Alex was an okay athlete–we played stickball and touch football in the Brooklyn streets–but he really shined with a cue stick in his hands. At Chick’s Pool Room, where we played “money ball” instead of doing our calculus homework, he was known as “Assy Alex” for his talent to make unusual and difficult shots look easy. He’d bend over deeply, flick back the lock of hair that habitually flopped in front of his face, use his middle finger to push his glasses up the bridge of his nose, and smoothly stroke the cue ball across the felt-lined table. If he sank his shot, he’d lick his thumb, press it to his derrière, and say: “Hiss-s-s! I’m hot!”

Alex was a regular at our penny-ante basement and backyard poker games. And he was always game for our cut-out-of-school sojourns to Aqueduct Raceway to bet the horses during those mid-60s years. Decades later, he introduced us to a highly unorthodox “don’t pass bar” betting strategy at the craps tables during one of the Red Hill Gang’s Las Vegas road trips. For the record, we did not make money with his scheme.

Alex was the first of the Red Hill Gang to have a car–a yellow 1953 Plymouth. First time out, he hit a police car in Staten Island. We treated that Plymouth like the taxi cab it resembled. Alex chauffeured us to the Beach House disco in Long Beach, Bay Au Go-Go in Sheepshead Bay, The Gallery in Bay Ridge–pretty much everywhere we wanted to go. He had strict rules about acceptable behavior in his car, which we always ignored. Many times, he’d throw us out of the car for our teasing, but then double back to pick us up. One night, returning to Brooklyn from Long Beach, he kicked out me and Bobby on a dark and deserted thoroughfare near the Atlantic Beach Bridge–and didn’t come back. Miraculously, we hitched another ride and actually beat him back to the pool room.

Alex’s way with women when we were young could be as weird as him. There was a gal name Shiban who most of us had made out with one time or another at the Beach House on Long Island. One Sunday evening, Alex showed up with Shiban at The Gallery in Brooklyn. We never thought we’d see Shiban in Bay Ridge. It was the first time she realized that we were all friends.

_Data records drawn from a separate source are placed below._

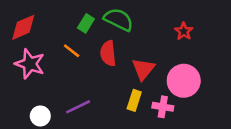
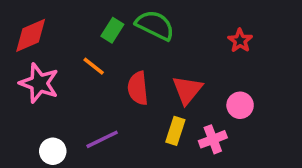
red semicircle: (108, 53) -> (138, 88), moved
pink circle: (184, 81) -> (240, 105), size x0.6
pink cross: (163, 107) -> (213, 139), turned -30

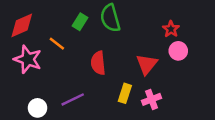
green semicircle: (155, 25) -> (110, 18), turned -132
orange line: (94, 66) -> (57, 44), moved
red triangle: (187, 90) -> (147, 64), moved
pink circle: (240, 105) -> (178, 51), moved

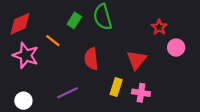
pink circle: (178, 51) -> (176, 47), moved
pink cross: (152, 99) -> (141, 93), turned 30
white circle: (37, 108) -> (23, 101), moved

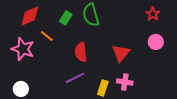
red diamond: (20, 24) -> (30, 16), moved
red star: (159, 27) -> (153, 14), moved
yellow rectangle: (116, 87) -> (103, 88), moved
purple line: (68, 93) -> (75, 78), moved

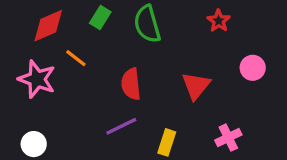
red star: (153, 14) -> (219, 21), moved
green rectangle: (66, 18) -> (100, 18), moved
pink cross: (125, 82) -> (228, 138), moved, turned -35

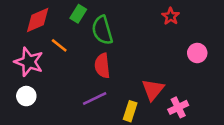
green semicircle: (147, 24) -> (102, 30), moved
red triangle: (196, 86) -> (153, 90), moved
white circle: (34, 144) -> (26, 96), moved

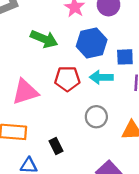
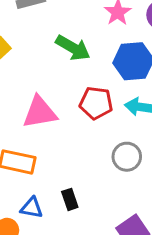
black rectangle: (56, 146) -> (70, 199), moved

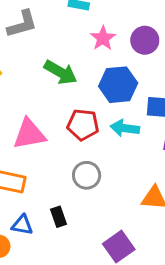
gray circle: (127, 157) -> (87, 175), moved

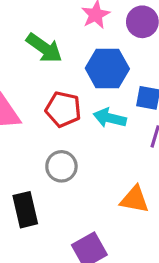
black rectangle: (58, 217) -> (25, 210), size x1.5

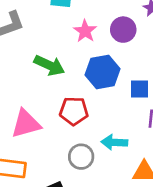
cyan arrow: (110, 118) -> (114, 142), moved

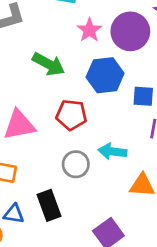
purple circle: (123, 30) -> (130, 31), size x1.4

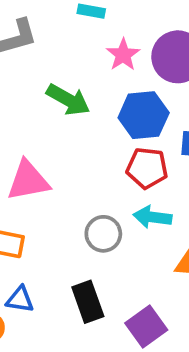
red pentagon: (71, 115) -> (147, 168), moved
black rectangle: (49, 205) -> (88, 302), moved

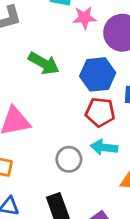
pink star: (123, 55) -> (84, 18), moved, turned 30

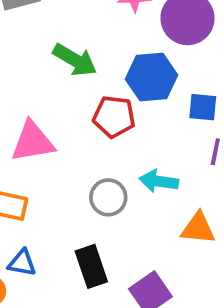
red pentagon: (100, 112) -> (114, 117), moved

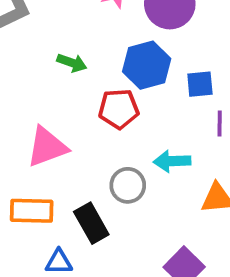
green arrow: (75, 60) -> (72, 63), size x0.7
black rectangle: (91, 266) -> (91, 223), moved

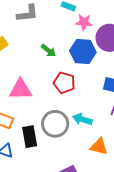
blue hexagon: (147, 65) -> (83, 51), moved
gray circle: (128, 185) -> (55, 124), size x1.4

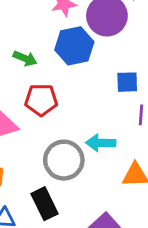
red pentagon: (64, 83) -> (41, 100), moved
black rectangle: (30, 137) -> (45, 204), moved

The last time the Red Hill Gang all saw Alex was during a full blown Brooklyn reunion in 2018. We revisited Brooklyn Tech, toured our stomping grounds in Gravesend, walked the Steeplechase Pier in Coney Island and, of course, made a pilgrimage to the Red Hill on East Fifth Street, where we all hung out together as teenagers. One of the guys who hadn’t seen Alex in at least 40 years exclaimed, “What happened to you?” A question which most of the Red Hill Gang also wondered. Alex had been estranged from us for quite a while. And there were no clear answers why.

We know now, however, that Alex has gone to his final rest. And the hope is that it will be a peaceful one. Alex was troubled, hurt and angry most of his adult life. He caught some bad breaks personally and professionally. And it was yet another touch of cruel fate that sealed his demise. Alex’s death is a cautionary tale. Always a fuck-you kind of guy who’d rather follow his own path than the rules, he eventually paid the ultimate price.

Alex is the first person in my sphere to die of Covid. And I hope the only one. The Red Hill Gang will miss Alex, and we will never forget him. Spiritually, he’ll be at our poker table when the Red Hill Gang reunites for its annual fall surfcasting weekend this year. And we’ll toast him every time hence, for as long as we are fortunate enough to gather. Farewell old friend. It was a real trip knowing you.

RETURN TO BROOKLYN TECH: The last time we all saw Alex.